There are many different treatments available for dealing with fleas, such as flea collars, sprays, tablets, and spot treatments, all featuring various active ingredients to kill off fleas. The active ingredient and delivery method determines how long fleas can survive.

Flea shampoos:

A flea shampoo works by killing fleas on contact. Shampoos may only work on adult fleas. Flea shampoos are directly applied to your pet's coat, however it isn't always the greatest solution since it's unable to offer long-term protection. It's wise to consider following up any flea shampooing with a longer-term preventative treatment too.

Household sprays:

Special, veterinary-approved household flea sprays are available, with which you can effectively tackle spots in which flea eggs, larvae, and flea pupae are likely to be hiding.

Imidacloprid collars:

Imidacloprid is an active ingredient found in many flea products, such as collars. It spreads throughout the coat and the skin of your pet, and kills off any fleas immediately through contact within 24 hours. The collars can last for as long as 8 months.

Oral tablets:

Oral tablets that also include imidacloprid are available that introduces the active ingredient into your pet's bloodstream. Once the tick or flea bites your pet and chows down on the blood, it's done. Monthly oral flea control medication disrupts the flea's life cycle and kill up to 99.9% of adult fleas but they won't kill flea eggs or larvae.

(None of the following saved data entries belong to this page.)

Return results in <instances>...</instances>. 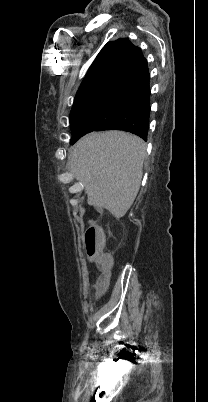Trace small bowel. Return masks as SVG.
<instances>
[{"instance_id":"1","label":"small bowel","mask_w":208,"mask_h":402,"mask_svg":"<svg viewBox=\"0 0 208 402\" xmlns=\"http://www.w3.org/2000/svg\"><path fill=\"white\" fill-rule=\"evenodd\" d=\"M105 256H110V255H108V254H105Z\"/></svg>"}]
</instances>
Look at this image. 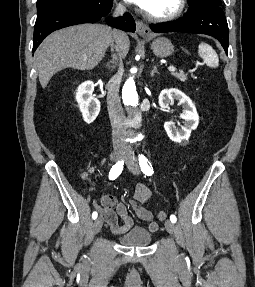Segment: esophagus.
<instances>
[{
  "mask_svg": "<svg viewBox=\"0 0 255 287\" xmlns=\"http://www.w3.org/2000/svg\"><path fill=\"white\" fill-rule=\"evenodd\" d=\"M136 31L141 37H148L150 34L148 25L141 20H136Z\"/></svg>",
  "mask_w": 255,
  "mask_h": 287,
  "instance_id": "esophagus-1",
  "label": "esophagus"
}]
</instances>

How Long Do Female Fleas Live for Without Food?

When removed from their host, a female flea, or male flea too for that matter, will usually die of starvation within about 4 days. Young adult fleas can last somewhat better without any blood to feed on, being able to last for around a week.

Also, any female flea that is unable to find blood to feed on is unable to lay any eggs. Once she's had her first meal, she gathers the energy to start laying, which is how fleas are able to spread so quickly and successfully.

How Long Can Fleas Live for in Your Home?

Prior to emerging from their cocoon, the flea pupae can live nestled within the nooks or crannies of your home for several weeks. In more extreme cases where the environment is not yet suitable for them to emerge, they can even live in this state for as long as several months to a year. It's worth noting as well, that at any point in time, around 57% of all of the fleas in the average home are in the pupae stage, i.e. in their cocoon.

When looking to treat areas in your home in which fleas may be living, you'll want to pay special attention to any areas where your pet sleeps, such as the carpets, rugs, and your pet's bedding. Without an effective treatment option, pre-emerged fleas can wait for months to essentially reinfest your home.

To effectively remove fleas from your home, vacuum carefully. This helps physically remove the fleas and stimulates them to emerge from their cocoons so they can be better exposed to insecticides. Next, use a product that contains permethrin like Martin's Permethrin Spray or Hartz UltraGuard Plus Flea & Tick Home Spray.